→ **Data records**:
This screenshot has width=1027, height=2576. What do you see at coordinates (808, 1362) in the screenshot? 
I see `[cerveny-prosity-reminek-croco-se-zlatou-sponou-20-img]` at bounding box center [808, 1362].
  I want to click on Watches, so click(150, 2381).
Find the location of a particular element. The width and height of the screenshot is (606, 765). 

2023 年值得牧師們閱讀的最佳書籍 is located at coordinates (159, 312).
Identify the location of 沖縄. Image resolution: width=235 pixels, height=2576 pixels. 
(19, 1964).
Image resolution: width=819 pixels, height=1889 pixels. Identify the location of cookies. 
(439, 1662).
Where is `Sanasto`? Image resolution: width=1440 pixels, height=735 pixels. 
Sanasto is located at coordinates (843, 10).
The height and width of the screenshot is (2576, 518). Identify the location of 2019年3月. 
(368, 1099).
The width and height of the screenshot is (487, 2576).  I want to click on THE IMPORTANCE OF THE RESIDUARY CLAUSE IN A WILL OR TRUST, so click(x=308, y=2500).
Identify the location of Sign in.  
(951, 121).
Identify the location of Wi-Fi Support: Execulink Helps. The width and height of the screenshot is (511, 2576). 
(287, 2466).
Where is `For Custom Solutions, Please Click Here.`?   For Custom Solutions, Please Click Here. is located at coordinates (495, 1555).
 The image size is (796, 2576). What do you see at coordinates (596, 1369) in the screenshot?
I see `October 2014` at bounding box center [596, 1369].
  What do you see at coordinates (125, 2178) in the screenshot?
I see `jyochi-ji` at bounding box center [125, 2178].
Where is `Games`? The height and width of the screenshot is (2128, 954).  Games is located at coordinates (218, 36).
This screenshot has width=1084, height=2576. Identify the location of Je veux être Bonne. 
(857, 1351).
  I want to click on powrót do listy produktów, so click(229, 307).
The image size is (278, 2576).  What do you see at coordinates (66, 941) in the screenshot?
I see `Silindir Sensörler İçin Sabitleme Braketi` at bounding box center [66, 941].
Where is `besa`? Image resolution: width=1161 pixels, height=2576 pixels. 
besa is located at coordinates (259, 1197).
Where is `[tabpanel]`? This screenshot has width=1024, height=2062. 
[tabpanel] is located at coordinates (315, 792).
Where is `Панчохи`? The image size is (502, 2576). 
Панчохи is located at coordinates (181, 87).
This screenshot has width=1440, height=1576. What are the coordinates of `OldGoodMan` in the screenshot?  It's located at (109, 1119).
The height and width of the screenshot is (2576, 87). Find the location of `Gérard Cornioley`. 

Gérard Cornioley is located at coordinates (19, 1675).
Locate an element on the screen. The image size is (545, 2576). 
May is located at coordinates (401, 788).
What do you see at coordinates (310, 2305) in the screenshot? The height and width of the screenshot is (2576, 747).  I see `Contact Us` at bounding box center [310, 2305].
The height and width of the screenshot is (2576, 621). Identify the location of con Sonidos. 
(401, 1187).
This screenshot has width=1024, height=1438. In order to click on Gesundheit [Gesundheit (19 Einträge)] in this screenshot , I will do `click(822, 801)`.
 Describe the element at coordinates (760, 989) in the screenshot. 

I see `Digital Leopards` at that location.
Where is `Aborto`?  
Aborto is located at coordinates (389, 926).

→ **Your task**: Transcribe each of the records verbatim.

→ **Answer area**:
This screenshot has width=1027, height=2576. What do you see at coordinates (808, 1362) in the screenshot? 
I see `[cerveny-prosity-reminek-croco-se-zlatou-sponou-20-img]` at bounding box center [808, 1362].
  I want to click on Watches, so click(150, 2381).
Find the location of a particular element. The width and height of the screenshot is (606, 765). 

2023 年值得牧師們閱讀的最佳書籍 is located at coordinates (159, 312).
Identify the location of 沖縄. Image resolution: width=235 pixels, height=2576 pixels. 
(19, 1964).
Image resolution: width=819 pixels, height=1889 pixels. Identify the location of cookies. 
(439, 1662).
Where is `Sanasto`? Image resolution: width=1440 pixels, height=735 pixels. 
Sanasto is located at coordinates (843, 10).
The height and width of the screenshot is (2576, 518). Identify the location of 2019年3月. 
(368, 1099).
The width and height of the screenshot is (487, 2576).  I want to click on THE IMPORTANCE OF THE RESIDUARY CLAUSE IN A WILL OR TRUST, so click(x=308, y=2500).
Identify the location of Sign in.  
(951, 121).
Identify the location of Wi-Fi Support: Execulink Helps. The width and height of the screenshot is (511, 2576). 
(287, 2466).
Where is `For Custom Solutions, Please Click Here.`?   For Custom Solutions, Please Click Here. is located at coordinates (495, 1555).
 The image size is (796, 2576). What do you see at coordinates (596, 1369) in the screenshot?
I see `October 2014` at bounding box center [596, 1369].
  What do you see at coordinates (125, 2178) in the screenshot?
I see `jyochi-ji` at bounding box center [125, 2178].
Where is `Games`? The height and width of the screenshot is (2128, 954).  Games is located at coordinates (218, 36).
This screenshot has width=1084, height=2576. Identify the location of Je veux être Bonne. 
(857, 1351).
  I want to click on powrót do listy produktów, so click(229, 307).
The image size is (278, 2576).  What do you see at coordinates (66, 941) in the screenshot?
I see `Silindir Sensörler İçin Sabitleme Braketi` at bounding box center [66, 941].
Where is `besa`? Image resolution: width=1161 pixels, height=2576 pixels. 
besa is located at coordinates (259, 1197).
Where is `[tabpanel]`? This screenshot has width=1024, height=2062. 
[tabpanel] is located at coordinates (315, 792).
Where is `Панчохи`? The image size is (502, 2576). 
Панчохи is located at coordinates (181, 87).
This screenshot has width=1440, height=1576. What are the coordinates of `OldGoodMan` in the screenshot?  It's located at (109, 1119).
The height and width of the screenshot is (2576, 87). Find the location of `Gérard Cornioley`. 

Gérard Cornioley is located at coordinates (19, 1675).
Locate an element on the screen. The image size is (545, 2576). 
May is located at coordinates (401, 788).
What do you see at coordinates (310, 2305) in the screenshot? The height and width of the screenshot is (2576, 747).  I see `Contact Us` at bounding box center [310, 2305].
The height and width of the screenshot is (2576, 621). Identify the location of con Sonidos. 
(401, 1187).
This screenshot has width=1024, height=1438. In order to click on Gesundheit [Gesundheit (19 Einträge)] in this screenshot , I will do `click(822, 801)`.
 Describe the element at coordinates (760, 989) in the screenshot. 

I see `Digital Leopards` at that location.
Where is `Aborto`?  
Aborto is located at coordinates (389, 926).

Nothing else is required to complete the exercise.